Irish farmers are almost seven times more likely to die from cardiovascular disease (CVD), mainly heart disease and stroke, than the lowest risk occupational group i.e. salaried employees .
Recent research showed that 80% of farmers have four or more risk factors such as family history, high blood pressure, high cholesterol and overweight . In a bid to raise awareness among farmers about their heart health and reduce their risk, the IFA has joined forces with the Farmers Have Hearts initiative, led out by the Irish Heart Foundation.
Farmers Have Hearts, which is funded by the HSE, provides free health checks by Irish Heart Foundation nurses to farmers at marts and since 2013, 2,800 farmers have been checked with 72% advised to see their GP. The IFA has committed to increasing awareness of heart disease and stroke among farmers by extending additional free health checks and information sessions to IFA Executive Committees around the country.
IFA President Joe Healy has strongly urged farmers to get their health checked, saying: “Often farmers can take a stand-back attitude to their health, and are reluctant to see a doctor even if they have a particular concern. Our message is that having a health check will either put your mind at ease, or set you on the right course to improve your health and lifestyle – either way, getting a check-up is a smart thing to do.”

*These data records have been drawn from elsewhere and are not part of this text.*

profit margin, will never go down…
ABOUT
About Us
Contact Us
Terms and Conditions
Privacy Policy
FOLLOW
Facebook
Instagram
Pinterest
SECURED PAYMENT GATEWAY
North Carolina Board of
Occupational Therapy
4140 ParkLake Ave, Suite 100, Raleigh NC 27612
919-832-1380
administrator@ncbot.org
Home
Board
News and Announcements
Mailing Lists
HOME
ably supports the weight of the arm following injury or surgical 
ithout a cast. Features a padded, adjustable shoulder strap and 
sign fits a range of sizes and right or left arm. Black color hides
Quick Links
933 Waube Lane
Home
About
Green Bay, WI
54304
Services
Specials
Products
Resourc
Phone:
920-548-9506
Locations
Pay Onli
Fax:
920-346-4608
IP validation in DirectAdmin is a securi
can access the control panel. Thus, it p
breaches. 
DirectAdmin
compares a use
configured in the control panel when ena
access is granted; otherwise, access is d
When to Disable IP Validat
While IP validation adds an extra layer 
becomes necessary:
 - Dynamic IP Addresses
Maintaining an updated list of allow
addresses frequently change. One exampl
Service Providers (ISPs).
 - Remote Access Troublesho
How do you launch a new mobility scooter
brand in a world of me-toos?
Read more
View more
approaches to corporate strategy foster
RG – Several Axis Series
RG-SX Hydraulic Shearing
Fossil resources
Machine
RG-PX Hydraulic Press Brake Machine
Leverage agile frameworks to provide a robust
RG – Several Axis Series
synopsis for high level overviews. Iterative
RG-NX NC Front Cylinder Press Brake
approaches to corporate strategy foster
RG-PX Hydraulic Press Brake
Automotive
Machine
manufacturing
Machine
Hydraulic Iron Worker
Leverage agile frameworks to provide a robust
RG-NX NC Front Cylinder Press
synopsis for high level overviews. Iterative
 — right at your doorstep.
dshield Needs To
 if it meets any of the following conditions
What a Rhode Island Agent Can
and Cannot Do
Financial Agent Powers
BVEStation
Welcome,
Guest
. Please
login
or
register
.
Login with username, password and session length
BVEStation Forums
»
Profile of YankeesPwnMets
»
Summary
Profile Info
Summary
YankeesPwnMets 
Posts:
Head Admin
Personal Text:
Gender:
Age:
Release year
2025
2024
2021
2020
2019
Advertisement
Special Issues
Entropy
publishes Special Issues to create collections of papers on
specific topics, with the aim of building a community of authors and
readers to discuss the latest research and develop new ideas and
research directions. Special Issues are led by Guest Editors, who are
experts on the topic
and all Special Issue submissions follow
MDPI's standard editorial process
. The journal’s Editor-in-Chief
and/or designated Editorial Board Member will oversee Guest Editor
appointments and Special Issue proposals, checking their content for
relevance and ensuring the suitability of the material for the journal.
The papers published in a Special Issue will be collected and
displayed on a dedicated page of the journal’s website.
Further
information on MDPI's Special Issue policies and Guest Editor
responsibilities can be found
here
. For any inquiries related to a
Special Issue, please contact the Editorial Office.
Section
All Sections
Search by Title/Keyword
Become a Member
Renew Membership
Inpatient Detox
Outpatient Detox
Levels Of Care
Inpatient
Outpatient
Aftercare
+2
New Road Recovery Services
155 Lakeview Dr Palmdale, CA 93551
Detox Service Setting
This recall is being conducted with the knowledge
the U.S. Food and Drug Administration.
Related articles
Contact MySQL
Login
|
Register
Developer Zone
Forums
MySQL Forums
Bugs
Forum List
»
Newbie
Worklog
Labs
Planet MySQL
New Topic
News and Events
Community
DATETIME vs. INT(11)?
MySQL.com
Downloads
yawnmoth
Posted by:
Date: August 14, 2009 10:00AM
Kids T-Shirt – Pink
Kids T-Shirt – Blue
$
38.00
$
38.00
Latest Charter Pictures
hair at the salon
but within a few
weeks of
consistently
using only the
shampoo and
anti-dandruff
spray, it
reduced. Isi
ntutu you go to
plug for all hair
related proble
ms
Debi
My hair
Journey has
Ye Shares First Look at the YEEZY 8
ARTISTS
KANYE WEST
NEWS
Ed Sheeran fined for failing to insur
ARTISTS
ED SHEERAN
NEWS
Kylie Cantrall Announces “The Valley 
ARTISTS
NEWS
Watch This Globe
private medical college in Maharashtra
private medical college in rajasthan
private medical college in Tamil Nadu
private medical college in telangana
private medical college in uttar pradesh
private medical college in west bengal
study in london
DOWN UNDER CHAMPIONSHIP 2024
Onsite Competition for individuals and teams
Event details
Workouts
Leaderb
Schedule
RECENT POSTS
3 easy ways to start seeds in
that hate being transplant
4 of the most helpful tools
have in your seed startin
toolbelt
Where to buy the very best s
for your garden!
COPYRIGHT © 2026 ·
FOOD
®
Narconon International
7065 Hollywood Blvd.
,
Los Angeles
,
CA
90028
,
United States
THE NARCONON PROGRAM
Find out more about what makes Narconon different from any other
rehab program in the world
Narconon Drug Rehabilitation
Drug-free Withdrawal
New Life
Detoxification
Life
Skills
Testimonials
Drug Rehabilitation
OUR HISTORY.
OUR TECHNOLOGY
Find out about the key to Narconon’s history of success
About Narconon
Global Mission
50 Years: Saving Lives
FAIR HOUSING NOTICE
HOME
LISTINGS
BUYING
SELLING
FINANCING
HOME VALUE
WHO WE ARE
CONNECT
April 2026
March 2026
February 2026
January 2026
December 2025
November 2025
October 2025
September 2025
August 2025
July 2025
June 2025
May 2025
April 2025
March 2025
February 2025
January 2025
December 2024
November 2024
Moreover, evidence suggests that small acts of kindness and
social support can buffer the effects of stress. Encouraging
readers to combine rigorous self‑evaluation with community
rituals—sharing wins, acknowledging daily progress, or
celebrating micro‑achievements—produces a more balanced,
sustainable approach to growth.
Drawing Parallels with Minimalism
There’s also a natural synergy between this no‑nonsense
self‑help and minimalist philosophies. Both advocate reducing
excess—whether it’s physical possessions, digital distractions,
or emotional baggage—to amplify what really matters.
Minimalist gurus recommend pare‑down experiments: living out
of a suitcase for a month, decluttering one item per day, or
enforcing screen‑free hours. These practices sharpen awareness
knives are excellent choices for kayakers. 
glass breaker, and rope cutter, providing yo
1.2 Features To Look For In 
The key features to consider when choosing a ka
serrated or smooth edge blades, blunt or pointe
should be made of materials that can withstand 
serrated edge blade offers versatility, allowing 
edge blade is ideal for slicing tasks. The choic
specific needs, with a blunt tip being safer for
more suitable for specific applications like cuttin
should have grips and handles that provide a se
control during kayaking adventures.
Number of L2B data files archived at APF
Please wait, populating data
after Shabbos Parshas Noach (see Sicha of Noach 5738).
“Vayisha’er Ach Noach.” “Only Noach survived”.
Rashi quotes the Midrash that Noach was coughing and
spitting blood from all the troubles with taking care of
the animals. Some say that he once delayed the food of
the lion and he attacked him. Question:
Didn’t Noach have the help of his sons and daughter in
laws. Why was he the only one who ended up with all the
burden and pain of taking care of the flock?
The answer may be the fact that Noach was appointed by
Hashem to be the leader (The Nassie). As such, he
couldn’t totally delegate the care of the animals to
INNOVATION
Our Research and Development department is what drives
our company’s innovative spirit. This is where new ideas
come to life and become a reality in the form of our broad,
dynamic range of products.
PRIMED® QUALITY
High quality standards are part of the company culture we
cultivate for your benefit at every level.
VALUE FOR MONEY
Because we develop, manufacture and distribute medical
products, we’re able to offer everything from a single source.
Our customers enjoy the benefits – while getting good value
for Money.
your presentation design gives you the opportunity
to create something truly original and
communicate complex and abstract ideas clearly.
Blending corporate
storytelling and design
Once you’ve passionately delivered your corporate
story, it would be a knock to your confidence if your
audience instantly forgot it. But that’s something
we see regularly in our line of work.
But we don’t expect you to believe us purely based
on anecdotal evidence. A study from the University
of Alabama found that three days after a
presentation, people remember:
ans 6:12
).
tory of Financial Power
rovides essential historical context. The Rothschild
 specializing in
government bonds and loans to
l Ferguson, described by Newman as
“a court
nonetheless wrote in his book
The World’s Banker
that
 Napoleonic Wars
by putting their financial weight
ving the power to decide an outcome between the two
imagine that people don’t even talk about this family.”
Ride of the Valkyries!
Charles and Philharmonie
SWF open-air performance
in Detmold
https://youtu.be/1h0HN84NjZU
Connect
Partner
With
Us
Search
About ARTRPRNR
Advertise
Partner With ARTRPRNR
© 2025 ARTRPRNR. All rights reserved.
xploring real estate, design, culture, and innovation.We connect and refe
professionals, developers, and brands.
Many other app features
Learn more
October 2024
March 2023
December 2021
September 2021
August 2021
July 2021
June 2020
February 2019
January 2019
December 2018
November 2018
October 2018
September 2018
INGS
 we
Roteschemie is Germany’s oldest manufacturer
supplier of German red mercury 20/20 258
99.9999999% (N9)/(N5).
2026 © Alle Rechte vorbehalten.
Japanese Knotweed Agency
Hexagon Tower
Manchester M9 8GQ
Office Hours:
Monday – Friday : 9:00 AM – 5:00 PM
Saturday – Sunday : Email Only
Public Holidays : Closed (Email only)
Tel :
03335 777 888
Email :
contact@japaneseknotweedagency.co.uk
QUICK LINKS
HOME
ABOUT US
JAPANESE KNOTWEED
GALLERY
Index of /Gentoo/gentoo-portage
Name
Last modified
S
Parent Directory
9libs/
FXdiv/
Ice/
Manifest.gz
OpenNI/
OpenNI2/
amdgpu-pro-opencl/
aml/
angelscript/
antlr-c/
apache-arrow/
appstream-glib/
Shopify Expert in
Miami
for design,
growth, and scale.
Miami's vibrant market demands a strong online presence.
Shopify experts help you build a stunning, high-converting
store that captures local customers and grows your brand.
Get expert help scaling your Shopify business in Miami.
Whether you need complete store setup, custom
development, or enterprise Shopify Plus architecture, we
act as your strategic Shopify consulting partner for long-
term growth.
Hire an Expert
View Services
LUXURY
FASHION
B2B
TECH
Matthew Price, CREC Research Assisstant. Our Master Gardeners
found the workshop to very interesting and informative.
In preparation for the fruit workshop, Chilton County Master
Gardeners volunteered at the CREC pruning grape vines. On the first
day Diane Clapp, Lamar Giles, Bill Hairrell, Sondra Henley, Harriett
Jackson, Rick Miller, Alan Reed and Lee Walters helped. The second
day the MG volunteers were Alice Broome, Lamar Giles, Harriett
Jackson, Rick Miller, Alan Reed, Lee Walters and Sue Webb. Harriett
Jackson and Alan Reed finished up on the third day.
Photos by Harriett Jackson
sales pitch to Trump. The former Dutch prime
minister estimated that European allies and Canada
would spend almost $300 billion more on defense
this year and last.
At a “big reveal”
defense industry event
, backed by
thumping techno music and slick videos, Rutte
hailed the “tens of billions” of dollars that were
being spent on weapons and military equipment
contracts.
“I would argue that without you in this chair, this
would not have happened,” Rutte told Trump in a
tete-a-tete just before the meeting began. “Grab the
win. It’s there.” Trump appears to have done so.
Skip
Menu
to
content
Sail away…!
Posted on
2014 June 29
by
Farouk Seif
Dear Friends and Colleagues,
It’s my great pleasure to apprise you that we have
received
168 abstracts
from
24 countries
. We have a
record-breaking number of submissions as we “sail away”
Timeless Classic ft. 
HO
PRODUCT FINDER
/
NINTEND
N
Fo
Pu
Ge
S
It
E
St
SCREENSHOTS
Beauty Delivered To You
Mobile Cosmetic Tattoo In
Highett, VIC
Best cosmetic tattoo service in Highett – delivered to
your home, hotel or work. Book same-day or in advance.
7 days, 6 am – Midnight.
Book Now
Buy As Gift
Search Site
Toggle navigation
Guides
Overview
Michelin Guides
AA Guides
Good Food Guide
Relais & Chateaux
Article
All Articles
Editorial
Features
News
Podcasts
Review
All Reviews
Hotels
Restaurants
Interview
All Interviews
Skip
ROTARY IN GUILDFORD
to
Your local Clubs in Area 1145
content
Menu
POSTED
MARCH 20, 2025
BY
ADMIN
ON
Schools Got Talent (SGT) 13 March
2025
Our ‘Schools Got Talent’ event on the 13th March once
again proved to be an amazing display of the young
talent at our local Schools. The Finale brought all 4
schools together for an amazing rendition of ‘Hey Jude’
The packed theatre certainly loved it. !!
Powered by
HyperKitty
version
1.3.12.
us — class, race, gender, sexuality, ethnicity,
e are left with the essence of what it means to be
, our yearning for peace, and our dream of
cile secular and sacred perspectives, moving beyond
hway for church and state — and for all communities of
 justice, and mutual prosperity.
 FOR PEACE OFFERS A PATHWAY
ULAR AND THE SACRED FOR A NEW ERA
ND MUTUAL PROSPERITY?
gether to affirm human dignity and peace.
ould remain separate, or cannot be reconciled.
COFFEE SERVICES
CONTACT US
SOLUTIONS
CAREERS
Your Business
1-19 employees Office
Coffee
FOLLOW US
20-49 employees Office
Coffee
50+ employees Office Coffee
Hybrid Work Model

Maureen Mulvihill, Head of Health Promotion, Irish Heart Foundation said: “Farmers are disproportionately affected by chronic diseases such as cardiovascular disease, despite a common perception that they live healthy, active lives. Farmers Have Hearts has shown that the most prevalent risk for CVD among male farmers is overweight or obesity at 86% and 82% had a family history of heart disease .
“Our research showed that only 32% of those who were advised to see their GP did so, and we are delighted that the IFA is lending its support to help farmers realise that preventing a heart attack or stroke by identifying risk factors is a positive step. For example, high blood pressure or high cholesterol can be managed very successfully working with the family doctor and can prevent serious heart problems developing in the future, which could impact on ability to work and livelihood,” said Ms Mulvihill.
Simon Harris, Minister for Health said: “It is important that farmers know about their own health and what they can do to keep themselves healthy. Modest lifestyle changes and the support of healthcare professionals can make a huge difference, and I hope that farmers will take advantage of the free checks and advice on offer.”
Research on 310 farmers as part of Farmers Have Hearts showed that 79% of those checked in the marts were advised to follow up with a GP visit. One-third of these farmers did see a GP within 12 weeks and almost half of those found to be at risk made changes to their lifestyle following the health check, including increasing physical activity or changing diet. On a positive note, 42% of those who took part would not have had a health check otherwise .
IFA Health checks
The IFA / IHF health checks are taking place in 12 venues around the country and can be booked through local IFA offices.
A health check can pick up risk factors and signs for concern. It will take just 30 minutes and involves very little preparation. Results are provided straight away and the nurse or doctor will advise on a one-to-one basis any steps needed to reduce heart health risk.”
The health checks address the main risk factors associated with circulatory diseases such as blood pressure, cholesterol, weight, smoking, consumption of alcohol and physical activity. The check involves a blood pressure check, cholesterol and glucose check, weight measurement, carbon monoxide check (for smokers) and overall individual assessment. Each attendee will receive a personal record of all tests and a personal lifestyle plan following the health check.
To increase awareness of heart health among farmers generally, The Irish Heart Foundation is also providing information to farmers at IFA events in each county. Topics covered will include knowing your risks, tips to lead a healthier lifestyle and healthy eating.